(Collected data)
────────

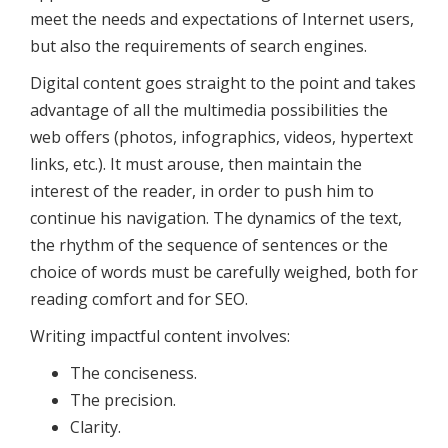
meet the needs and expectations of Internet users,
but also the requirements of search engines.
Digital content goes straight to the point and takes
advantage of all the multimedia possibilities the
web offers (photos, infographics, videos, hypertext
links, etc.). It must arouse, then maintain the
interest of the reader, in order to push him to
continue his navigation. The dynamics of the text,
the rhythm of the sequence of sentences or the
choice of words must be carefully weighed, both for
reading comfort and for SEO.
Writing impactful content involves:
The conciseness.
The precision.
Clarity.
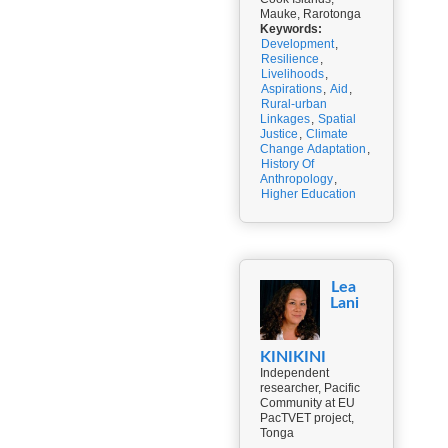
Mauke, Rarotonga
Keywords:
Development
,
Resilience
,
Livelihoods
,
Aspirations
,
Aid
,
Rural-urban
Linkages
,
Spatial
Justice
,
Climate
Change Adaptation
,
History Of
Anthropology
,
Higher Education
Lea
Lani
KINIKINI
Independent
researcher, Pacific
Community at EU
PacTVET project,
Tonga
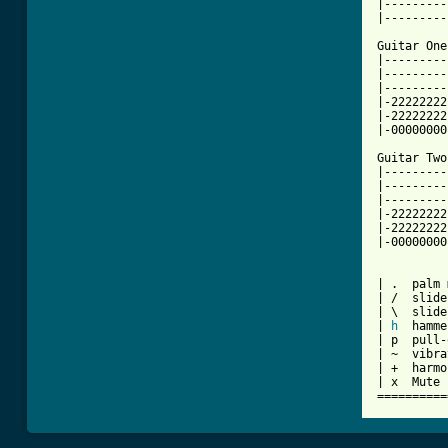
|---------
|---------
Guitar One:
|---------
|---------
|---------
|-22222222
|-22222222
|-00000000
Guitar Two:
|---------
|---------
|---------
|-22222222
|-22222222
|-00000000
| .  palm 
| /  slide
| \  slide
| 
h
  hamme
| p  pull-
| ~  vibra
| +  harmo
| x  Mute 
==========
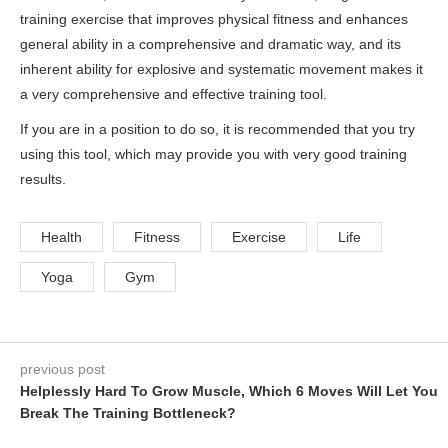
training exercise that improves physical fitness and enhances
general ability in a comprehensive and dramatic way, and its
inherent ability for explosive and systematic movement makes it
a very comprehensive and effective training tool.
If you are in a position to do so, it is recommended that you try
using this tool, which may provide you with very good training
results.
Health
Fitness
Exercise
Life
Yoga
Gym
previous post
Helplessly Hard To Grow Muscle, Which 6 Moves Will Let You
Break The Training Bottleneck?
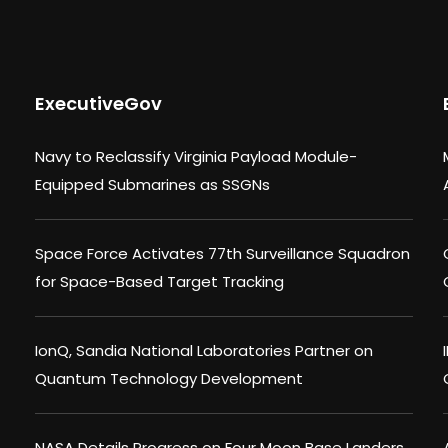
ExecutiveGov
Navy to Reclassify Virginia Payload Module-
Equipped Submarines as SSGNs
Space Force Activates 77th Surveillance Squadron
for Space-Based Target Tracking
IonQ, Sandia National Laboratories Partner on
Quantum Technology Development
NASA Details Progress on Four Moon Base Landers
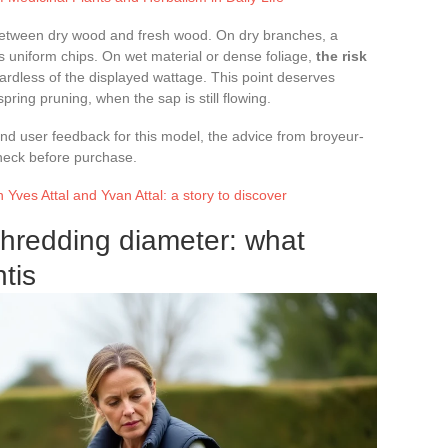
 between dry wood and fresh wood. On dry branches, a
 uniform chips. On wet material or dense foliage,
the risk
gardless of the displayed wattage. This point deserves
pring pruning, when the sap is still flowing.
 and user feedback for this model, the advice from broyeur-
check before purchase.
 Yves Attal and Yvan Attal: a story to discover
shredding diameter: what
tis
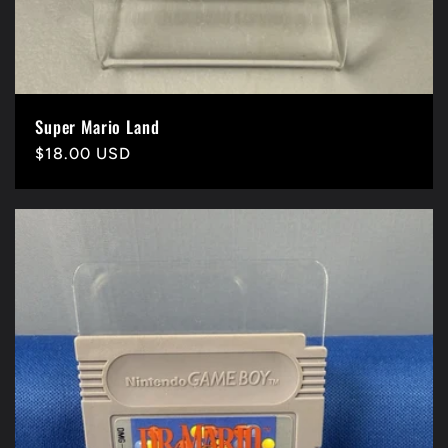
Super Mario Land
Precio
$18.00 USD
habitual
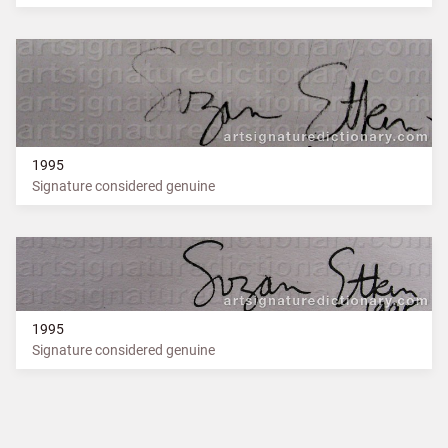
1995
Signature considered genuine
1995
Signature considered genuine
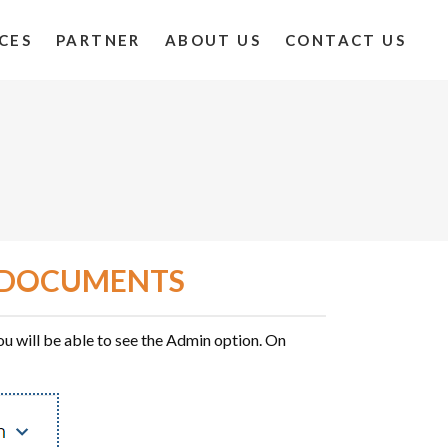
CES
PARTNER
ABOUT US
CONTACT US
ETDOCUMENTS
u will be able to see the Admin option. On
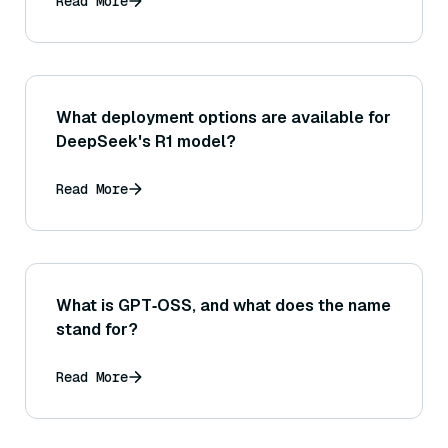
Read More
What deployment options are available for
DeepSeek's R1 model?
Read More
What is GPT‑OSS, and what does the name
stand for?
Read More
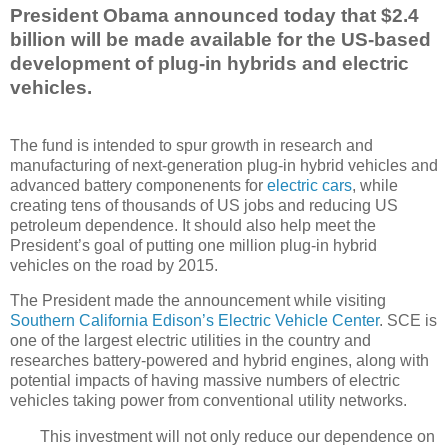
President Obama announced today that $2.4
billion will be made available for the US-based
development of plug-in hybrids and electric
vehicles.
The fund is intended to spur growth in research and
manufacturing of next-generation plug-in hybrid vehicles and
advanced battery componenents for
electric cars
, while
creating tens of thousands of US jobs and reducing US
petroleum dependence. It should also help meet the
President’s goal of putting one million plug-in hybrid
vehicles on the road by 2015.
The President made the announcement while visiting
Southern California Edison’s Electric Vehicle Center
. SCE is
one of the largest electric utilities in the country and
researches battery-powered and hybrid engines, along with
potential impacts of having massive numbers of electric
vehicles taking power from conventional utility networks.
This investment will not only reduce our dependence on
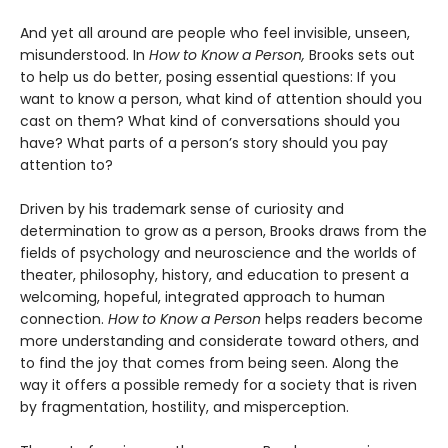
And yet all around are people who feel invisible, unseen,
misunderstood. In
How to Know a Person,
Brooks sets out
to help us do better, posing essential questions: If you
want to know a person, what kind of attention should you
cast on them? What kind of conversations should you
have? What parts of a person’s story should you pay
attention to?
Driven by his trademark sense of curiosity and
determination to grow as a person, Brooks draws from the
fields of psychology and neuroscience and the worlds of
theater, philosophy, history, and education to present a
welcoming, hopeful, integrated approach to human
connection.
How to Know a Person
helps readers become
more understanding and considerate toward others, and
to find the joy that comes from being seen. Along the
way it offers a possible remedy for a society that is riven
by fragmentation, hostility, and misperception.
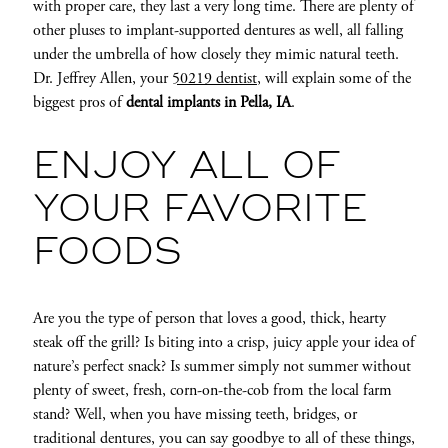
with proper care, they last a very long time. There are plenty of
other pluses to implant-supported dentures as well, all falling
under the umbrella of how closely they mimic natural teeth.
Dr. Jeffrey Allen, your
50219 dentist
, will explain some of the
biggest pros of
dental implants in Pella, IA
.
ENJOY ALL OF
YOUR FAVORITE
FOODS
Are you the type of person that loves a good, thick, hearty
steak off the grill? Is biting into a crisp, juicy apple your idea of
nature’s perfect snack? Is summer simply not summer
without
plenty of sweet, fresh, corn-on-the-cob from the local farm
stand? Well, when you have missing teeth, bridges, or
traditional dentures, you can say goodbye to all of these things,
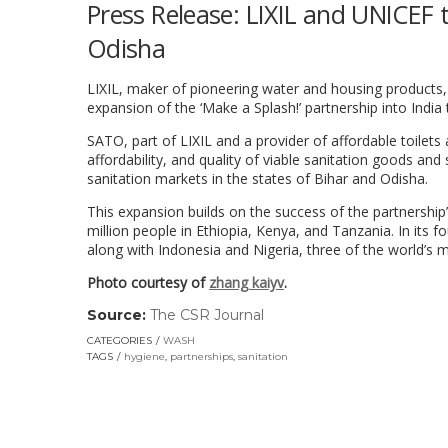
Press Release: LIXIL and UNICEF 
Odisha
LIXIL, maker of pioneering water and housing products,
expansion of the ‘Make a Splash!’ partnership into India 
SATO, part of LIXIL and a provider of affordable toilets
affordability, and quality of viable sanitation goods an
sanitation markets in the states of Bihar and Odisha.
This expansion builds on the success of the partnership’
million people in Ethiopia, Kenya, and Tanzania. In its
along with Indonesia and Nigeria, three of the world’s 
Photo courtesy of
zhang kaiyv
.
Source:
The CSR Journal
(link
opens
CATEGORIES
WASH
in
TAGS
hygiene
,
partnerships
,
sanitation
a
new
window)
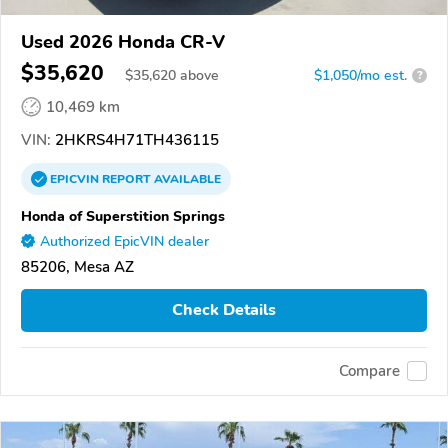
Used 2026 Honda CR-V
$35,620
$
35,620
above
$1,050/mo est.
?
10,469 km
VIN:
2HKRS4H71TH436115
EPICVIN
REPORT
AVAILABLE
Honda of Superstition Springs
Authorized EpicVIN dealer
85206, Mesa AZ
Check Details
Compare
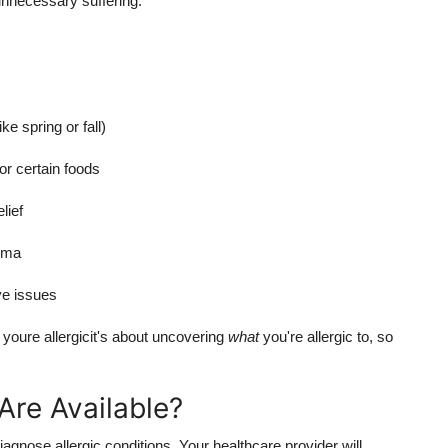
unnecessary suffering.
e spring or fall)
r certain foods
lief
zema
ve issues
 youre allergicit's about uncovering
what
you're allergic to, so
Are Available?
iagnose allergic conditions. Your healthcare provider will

────────

> [AIM OF THE TASK]: Only the number is wanted: how many lines in the data include the string "teeth"?

> [RESULT OF THIS EXERCISE]: 2